Fentahun Assefa-Dawit, executive director of Tebeka, an Israeli organization that provides legal aid and assistance to Israel’s Ethiopian population, believes that empowerment is the true remedy to racism. Though the organization began in 2000 to help Ethiopian Jews gain access to legal services, it has expanded to include a leadership and empowerment arm that helps young Ethiopians “break the glass ceiling” by providing them with enrichment and mentoring programs. One such program matches up Ethiopian students with retired government intelligence workers who provide guidance and support.

“Unfortunately, racism won’t get better on its own,” said Assefa-Dawit, who is himself an Ethiopian Jew — he made aliyah in 1994. “We figured out that fighting discrimination through legal means might address one symptom of the problem, but it doesn’t address the root of the problem,” he said. “Empowerment from within — standing up for ourselves, is the only long-term solution.”
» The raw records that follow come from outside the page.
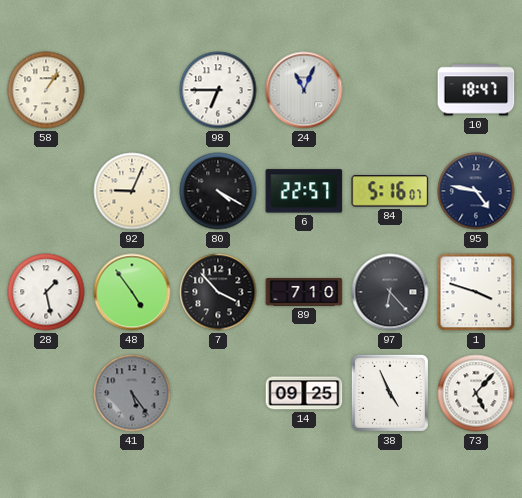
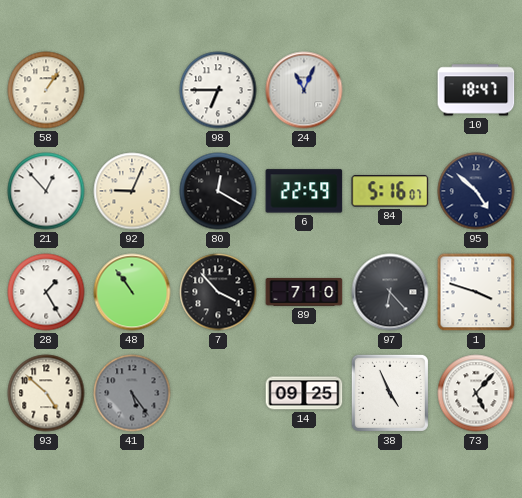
21: none -> 12:53
80: 4:20 -> 12:20
6: 22:57 -> 22:59
95: 4:47 -> 4:52
28: 1:28 -> 1:25
48: 4:54 -> 10:54
93: none -> 4:52
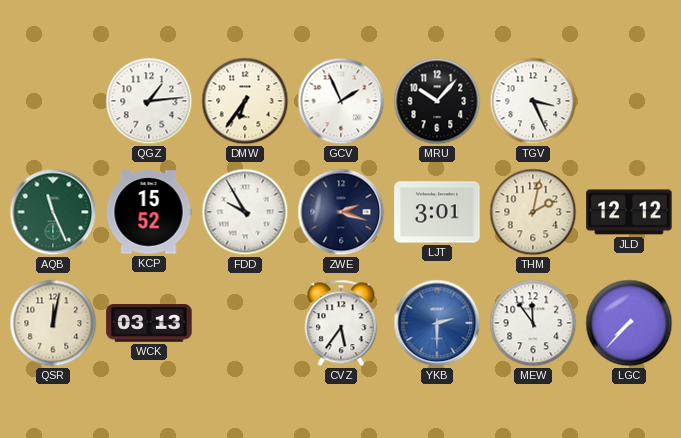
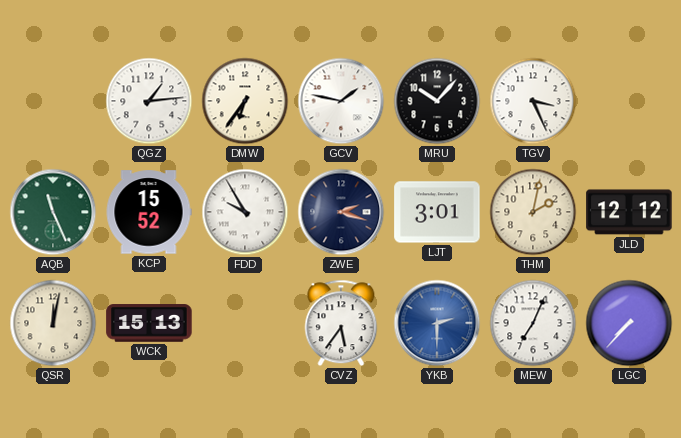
GCV: 1:56 -> 1:47
WCK: 03:13 -> 15:13
MEW: 11:54 -> 7:04
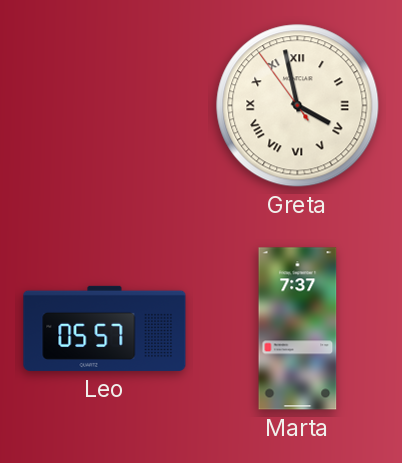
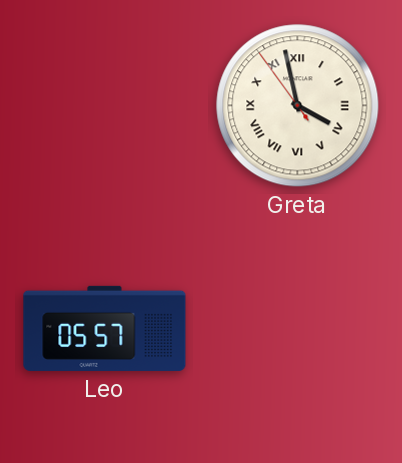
Marta: 7:37 -> none
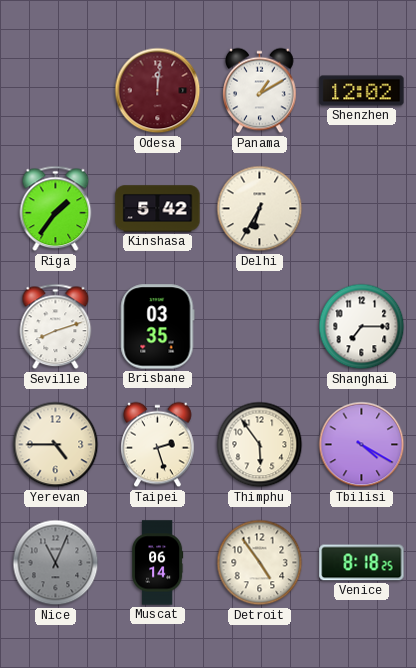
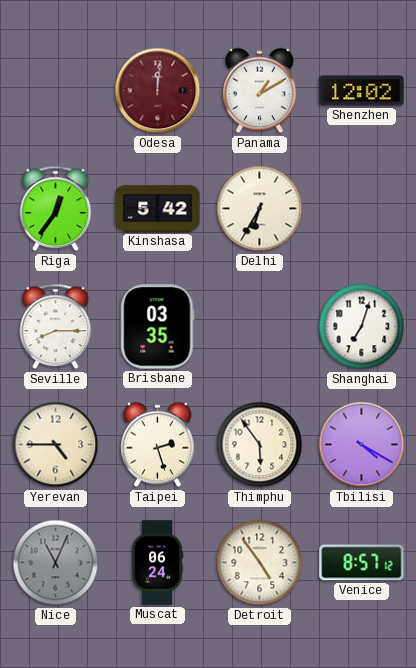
Riga: 1:36 -> 12:36
Seville: 8:12 -> 8:15
Shanghai: 7:15 -> 7:03
Muscat: 06:14 -> 06:24
Venice: 8:18 -> 8:57
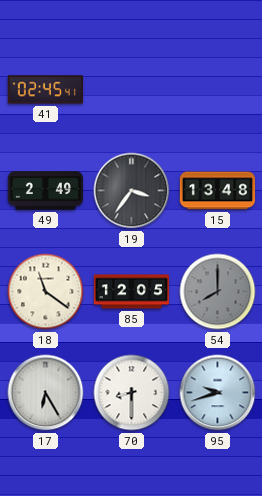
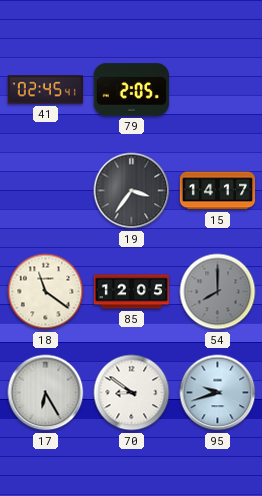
79: none -> 2:05
49: 2:49 -> none
15: 13:48 -> 14:17
70: 8:30 -> 8:51
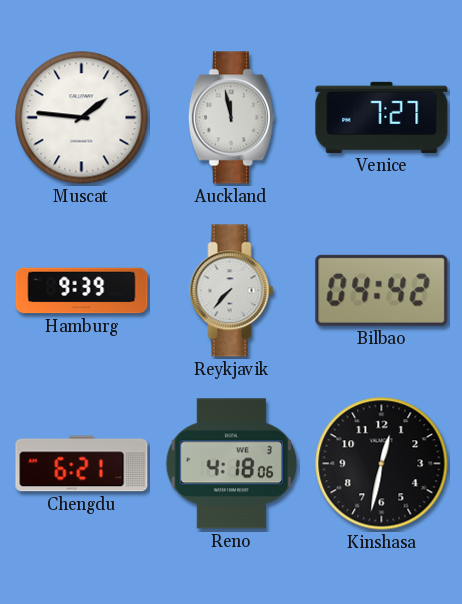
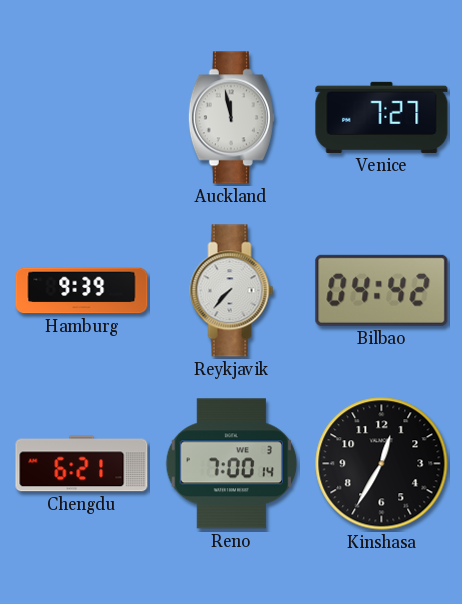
Muscat: 1:46 -> none
Reno: 4:18 -> 7:00
Kinshasa: 12:32 -> 12:35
Joey Low, the philanthropist who arranged Nega’s internship, is the founder of Israel at Heart, a non-profit that aids Israeli youth. A firm believer that self-empowerment is the best way to break stereotypes, Low personally sponsored Nega’s internship at Mount Sinai, including round-trip flights for both Nega and her husband, all accommodations, and a stipend. For the past seven years, Low has sponsored Ethiopian students to come to America and serve in high-powered internships. His students have worked everywhere from Hilary Clinton’s office to Kenneth Cole’s advertising department.
This, however, was the first year he sponsored two medical students. One of them was Nega, who was referred to him through the ISEF Foundation, a nonprofit dedicated to providing scholarships to gifted Israeli students from disadvantaged backgrounds.
Medicine, Low feels, is the ultimate way to break down remaining barriers.

“When you’re a patient, you’re dependent on your doctor for help and attention,” said Low. “If someone is taken care of by an Ethiopian doctor, the equality between the two of them is apparent,” he said. “If the patient held any prejudices beforehand, he will have no choice but to reevaluate his thinking.”